Language models encode knowledge in their parameters during pre-training. This parametric memory is powerful but has fundamental limits: it is frozen at training time, difficult to update, and prone to confident fabrication when the answer is not in the weights. Retrieval-augmented generation (RAG) addresses these limits by separating knowledge storage from reasoning: the model retrieves relevant documents at inference time and reasons over them in context.

From Word to Document Embeddings

Word2Vec and GloVe produced word-level embeddings. Modern embedding models (trained with contrastive learning objectives) produce dense vector representations for sentences and documents. These embeddings map semantic similarity to geometric proximity: texts about similar topics cluster together in high-dimensional space, and cosine similarity between vectors serves as a practical measure of semantic relatedness.

The scatter plot below shows synthetic document embeddings projected into two dimensions, colored by topic. The query point (star) connects to its nearest neighbors, illustrating how semantic search retrieves related documents.
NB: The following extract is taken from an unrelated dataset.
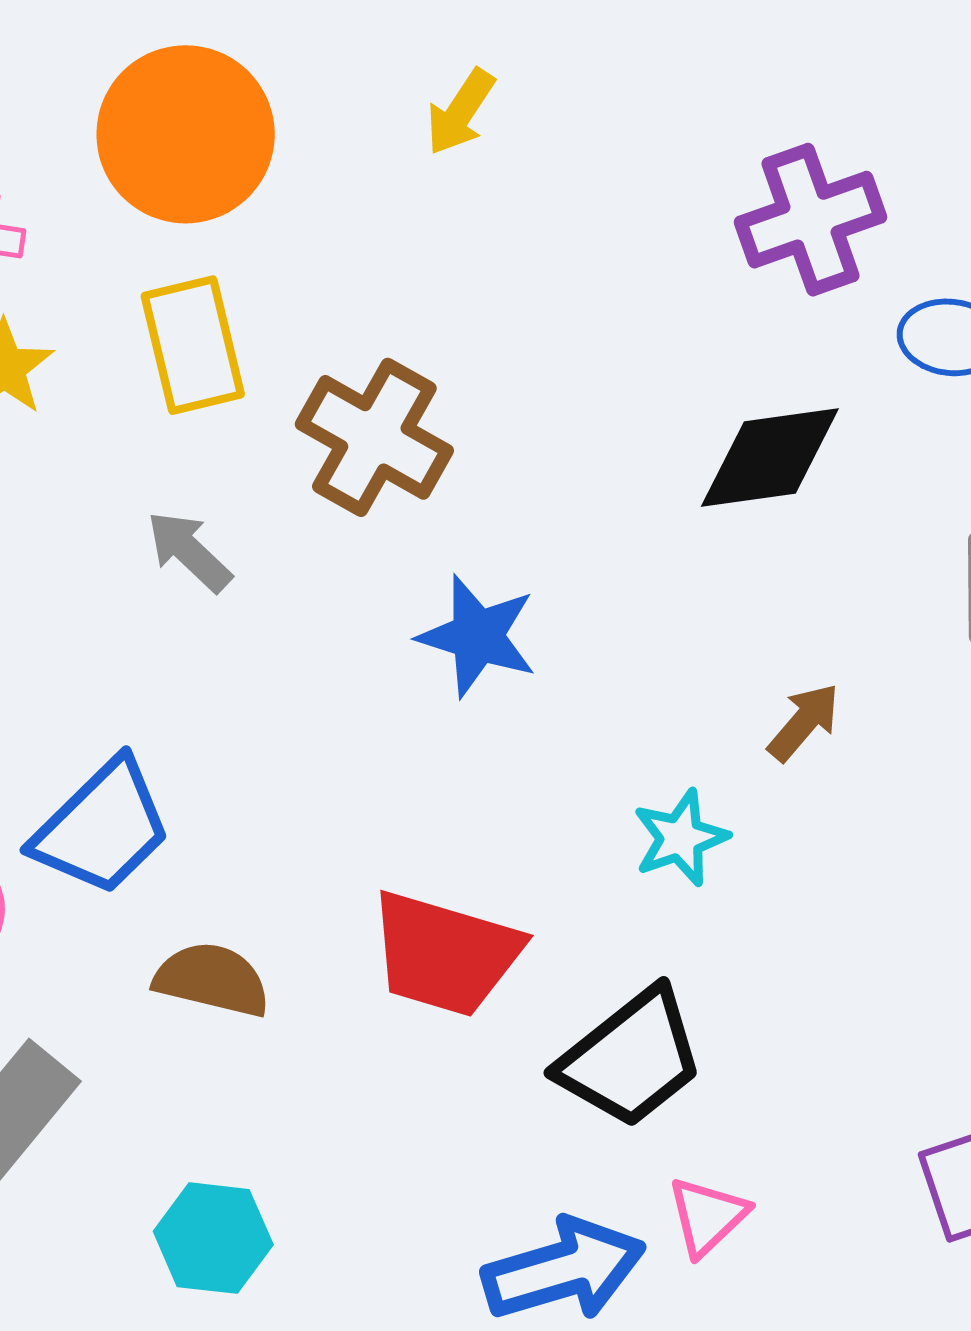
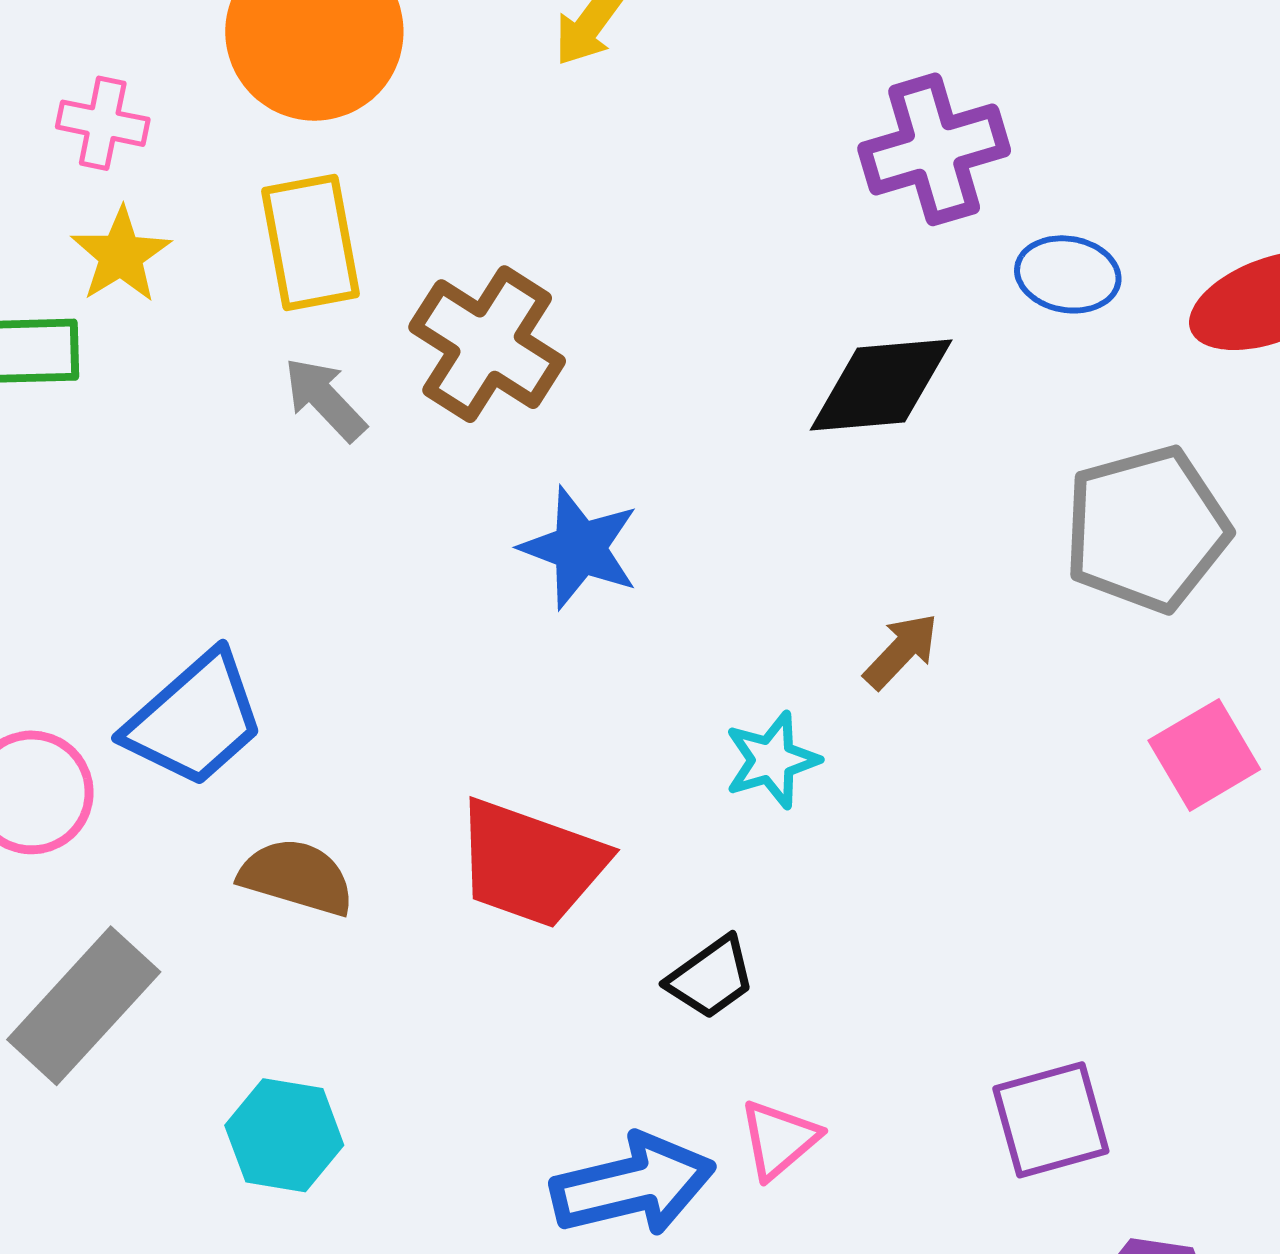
gray arrow: (189, 551) -> (325, 399), moved
black trapezoid: (631, 1058) -> (711, 978), size x0.6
Document embeddings colored by topic with query and nearest neighbors
Document embeddings colored by topic with query and nearest neighbors
Show Python source

Exact nearest-neighbor search over millions of vectors is expensive. Approximate nearest-neighbor (ANN) algorithms such as HNSW, IVF, and product quantization trade a small accuracy loss for orders-of-magnitude speedup. Vector databases (Pinecone, Weaviate, Qdrant, pgvector) wrap these algorithms with indexing, filtering, and persistence, making semantic search a commodity infrastructure component.

The RAG Architecture

The RAG pipeline has three stages: encode the query into an embedding, retrieve the top-k most similar chunks from a vector store, and assemble the retrieved text into the model's context window for generation. This separation of concerns (the retriever handles recall, the generator handles synthesis) means knowledge can be updated by re-indexing documents without retraining the model.

Chunking and Retrieval Quality

How documents are split into chunks determines retrieval quality. Small chunks (100--200 tokens) enable precise retrieval but lose surrounding context. Large chunks (500--1000 tokens) preserve context but dilute relevance. Overlapping windows, hierarchical chunking, and parent-document retrieval are strategies for managing this trade-off. The right chunking strategy depends on the document type and the kinds of questions the system needs to answer.

The following chart illustrates the tension between retrieval precision and answer quality as chunk size varies, with a sweet spot in the 150–300 token range.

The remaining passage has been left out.